Thorne Dreyer / The Rag Blog / November 19, 2009
R.I.P. Bill Narum:
Legendary Texas counterculture artist,
underground radio pioneer


By Chris Gray / November 19, 2009
See gallery of Bill Narum art, Below.
Bill Narum, a key figure in Houston's counterculture in the late 1960s and early '70s, passed away Wednesday night, November 18, 2009, at his home in Austin. The cause of death was an "apparent heart attack or something that took him quickly while sitting in his studio at the art table in his chair," said Narum's close friend Margaret Moser, who profiled him for the Austin Chronicle in 2005.
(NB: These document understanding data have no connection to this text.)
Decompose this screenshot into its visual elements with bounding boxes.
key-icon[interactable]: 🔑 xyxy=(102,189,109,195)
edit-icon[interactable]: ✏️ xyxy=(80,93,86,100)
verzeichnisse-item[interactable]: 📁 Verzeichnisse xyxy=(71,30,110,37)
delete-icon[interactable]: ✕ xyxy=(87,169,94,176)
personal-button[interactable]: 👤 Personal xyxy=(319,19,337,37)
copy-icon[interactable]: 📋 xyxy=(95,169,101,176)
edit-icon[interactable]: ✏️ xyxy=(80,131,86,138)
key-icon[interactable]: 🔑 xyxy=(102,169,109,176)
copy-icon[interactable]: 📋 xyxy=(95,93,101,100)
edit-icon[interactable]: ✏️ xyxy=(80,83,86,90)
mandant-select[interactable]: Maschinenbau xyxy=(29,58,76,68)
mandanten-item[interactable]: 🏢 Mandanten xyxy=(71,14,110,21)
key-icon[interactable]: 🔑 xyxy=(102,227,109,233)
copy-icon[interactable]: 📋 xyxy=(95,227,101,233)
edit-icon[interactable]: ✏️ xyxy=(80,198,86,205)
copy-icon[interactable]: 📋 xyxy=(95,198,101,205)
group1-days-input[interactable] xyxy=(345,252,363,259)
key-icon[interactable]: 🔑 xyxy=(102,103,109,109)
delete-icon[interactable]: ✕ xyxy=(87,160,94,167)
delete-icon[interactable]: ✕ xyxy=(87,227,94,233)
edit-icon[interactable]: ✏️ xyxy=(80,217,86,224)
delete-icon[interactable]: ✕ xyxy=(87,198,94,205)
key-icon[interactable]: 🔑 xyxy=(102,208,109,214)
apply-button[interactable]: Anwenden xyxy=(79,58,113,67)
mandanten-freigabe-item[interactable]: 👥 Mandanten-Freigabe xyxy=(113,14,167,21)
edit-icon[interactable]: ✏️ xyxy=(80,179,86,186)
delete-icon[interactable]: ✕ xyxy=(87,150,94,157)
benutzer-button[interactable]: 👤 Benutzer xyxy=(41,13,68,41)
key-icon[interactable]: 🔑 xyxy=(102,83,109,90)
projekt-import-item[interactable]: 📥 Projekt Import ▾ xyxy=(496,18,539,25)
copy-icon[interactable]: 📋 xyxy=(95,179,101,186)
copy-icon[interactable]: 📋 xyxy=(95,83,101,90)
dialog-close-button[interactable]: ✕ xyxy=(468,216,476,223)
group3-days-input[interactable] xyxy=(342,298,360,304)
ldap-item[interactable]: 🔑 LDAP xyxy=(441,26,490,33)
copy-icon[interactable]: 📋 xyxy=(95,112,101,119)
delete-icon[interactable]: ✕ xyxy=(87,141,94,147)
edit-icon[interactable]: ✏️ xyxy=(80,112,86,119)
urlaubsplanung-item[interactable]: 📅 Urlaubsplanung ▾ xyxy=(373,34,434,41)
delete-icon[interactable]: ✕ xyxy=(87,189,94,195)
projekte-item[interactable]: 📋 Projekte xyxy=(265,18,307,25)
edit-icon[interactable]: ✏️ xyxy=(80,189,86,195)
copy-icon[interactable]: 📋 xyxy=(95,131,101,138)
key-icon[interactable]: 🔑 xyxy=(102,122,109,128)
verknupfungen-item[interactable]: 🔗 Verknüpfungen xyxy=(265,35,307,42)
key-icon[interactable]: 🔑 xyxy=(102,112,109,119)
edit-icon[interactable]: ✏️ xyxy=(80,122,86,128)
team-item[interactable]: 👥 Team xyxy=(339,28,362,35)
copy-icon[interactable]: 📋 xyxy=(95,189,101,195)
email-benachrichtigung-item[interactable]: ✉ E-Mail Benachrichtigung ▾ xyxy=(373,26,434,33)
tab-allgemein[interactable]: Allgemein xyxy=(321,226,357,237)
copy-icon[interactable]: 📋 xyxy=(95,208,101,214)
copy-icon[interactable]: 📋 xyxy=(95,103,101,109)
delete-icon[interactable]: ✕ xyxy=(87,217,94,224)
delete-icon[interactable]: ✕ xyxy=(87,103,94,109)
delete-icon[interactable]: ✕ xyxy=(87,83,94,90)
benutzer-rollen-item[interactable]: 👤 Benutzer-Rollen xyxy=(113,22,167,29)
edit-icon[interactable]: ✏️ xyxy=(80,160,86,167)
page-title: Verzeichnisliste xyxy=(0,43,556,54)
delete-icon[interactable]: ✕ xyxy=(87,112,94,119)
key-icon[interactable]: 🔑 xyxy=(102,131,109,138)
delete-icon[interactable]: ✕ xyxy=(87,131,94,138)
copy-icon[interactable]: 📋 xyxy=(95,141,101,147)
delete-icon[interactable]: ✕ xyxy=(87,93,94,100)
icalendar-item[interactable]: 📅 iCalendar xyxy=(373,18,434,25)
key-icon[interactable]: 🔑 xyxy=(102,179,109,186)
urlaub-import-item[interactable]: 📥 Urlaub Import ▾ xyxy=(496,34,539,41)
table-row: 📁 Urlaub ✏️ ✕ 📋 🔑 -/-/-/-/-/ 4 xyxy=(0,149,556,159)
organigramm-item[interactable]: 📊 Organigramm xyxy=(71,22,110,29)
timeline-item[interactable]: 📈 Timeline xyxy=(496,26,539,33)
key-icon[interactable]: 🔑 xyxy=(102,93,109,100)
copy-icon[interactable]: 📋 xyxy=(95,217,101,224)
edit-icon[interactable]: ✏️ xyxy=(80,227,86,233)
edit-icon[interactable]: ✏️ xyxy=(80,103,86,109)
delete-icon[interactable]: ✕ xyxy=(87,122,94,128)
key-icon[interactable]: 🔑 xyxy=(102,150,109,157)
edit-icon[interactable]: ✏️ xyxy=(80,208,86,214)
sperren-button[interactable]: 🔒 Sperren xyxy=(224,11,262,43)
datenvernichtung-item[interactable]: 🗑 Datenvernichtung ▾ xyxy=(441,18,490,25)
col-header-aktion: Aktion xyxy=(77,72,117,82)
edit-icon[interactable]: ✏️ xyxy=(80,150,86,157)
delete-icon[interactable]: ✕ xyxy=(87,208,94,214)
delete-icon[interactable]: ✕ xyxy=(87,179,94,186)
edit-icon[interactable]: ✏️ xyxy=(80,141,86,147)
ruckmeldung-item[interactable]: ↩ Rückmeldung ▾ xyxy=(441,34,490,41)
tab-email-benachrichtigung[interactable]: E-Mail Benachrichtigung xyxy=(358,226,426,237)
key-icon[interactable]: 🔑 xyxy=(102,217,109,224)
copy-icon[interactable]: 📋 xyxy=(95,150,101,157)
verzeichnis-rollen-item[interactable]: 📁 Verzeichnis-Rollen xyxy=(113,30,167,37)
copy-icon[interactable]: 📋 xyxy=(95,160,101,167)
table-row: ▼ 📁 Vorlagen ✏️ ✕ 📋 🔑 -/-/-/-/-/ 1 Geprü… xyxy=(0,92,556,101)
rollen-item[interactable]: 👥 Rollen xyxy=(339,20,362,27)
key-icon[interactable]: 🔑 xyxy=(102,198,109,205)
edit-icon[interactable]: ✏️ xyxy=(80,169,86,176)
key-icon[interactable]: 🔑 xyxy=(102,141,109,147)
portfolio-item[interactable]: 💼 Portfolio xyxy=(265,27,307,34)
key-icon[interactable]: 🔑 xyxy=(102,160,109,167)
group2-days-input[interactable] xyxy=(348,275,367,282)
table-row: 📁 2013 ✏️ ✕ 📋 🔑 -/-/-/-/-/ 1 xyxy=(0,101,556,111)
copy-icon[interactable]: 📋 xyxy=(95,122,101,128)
Austin native Narum, who was in his early 60s, grew up in Houston and discovered his talent for graphic design early on. "In the fifth grade, I'd been drawing girlie cartoons from Playboy in a notebook, and I left it in my desk after class," he told the Chronicle. "The next day I was reprimanded for disrupting class because they were passing around my notebook."

In the late '60s, Narum co-founded Houston free-form FM rock station KLOL and worked as an illustrator for underground newspaper Space City News. He struck up a long-lasting friendship with a band then just starting out, which had recently rechristened itself ZZ Top. Narum would go on to become ZZ's house graphic artist, moving from posters and album covers such as 1976's Tejas to epic murals for the band's fleet of semis and the famous cactus-and-cattle-skull stage design for the trio's legendary 1975-76 "Worldwide Texas" tour.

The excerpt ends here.